Task statement :: Every line of the data that includes "sind" should be copied out.
··· Supplied records
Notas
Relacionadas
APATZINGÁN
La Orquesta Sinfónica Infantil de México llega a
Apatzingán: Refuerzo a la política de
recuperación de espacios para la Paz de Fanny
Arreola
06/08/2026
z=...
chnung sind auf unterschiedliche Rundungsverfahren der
······
··· Supplied records
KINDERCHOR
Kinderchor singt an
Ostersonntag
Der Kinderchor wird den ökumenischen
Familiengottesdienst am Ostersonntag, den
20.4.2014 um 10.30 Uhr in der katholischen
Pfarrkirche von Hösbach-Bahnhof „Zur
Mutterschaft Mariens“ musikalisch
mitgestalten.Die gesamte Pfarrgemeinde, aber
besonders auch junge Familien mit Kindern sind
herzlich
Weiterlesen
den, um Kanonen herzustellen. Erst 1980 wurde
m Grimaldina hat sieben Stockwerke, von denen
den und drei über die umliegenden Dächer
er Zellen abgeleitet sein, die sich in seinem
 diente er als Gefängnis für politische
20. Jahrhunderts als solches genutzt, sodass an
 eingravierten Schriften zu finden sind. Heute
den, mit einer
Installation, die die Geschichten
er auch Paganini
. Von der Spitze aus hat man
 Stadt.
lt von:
······
··· Supplied records
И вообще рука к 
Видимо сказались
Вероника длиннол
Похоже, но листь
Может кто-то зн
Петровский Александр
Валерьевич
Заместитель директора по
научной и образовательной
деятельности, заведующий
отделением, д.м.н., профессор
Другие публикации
······
Solution to the exercise ::
chnung sind auf unterschiedliche Rundungsverfahren der
besonders auch junge Familien mit Kindern sind
 eingravierten Schriften zu finden sind. Heute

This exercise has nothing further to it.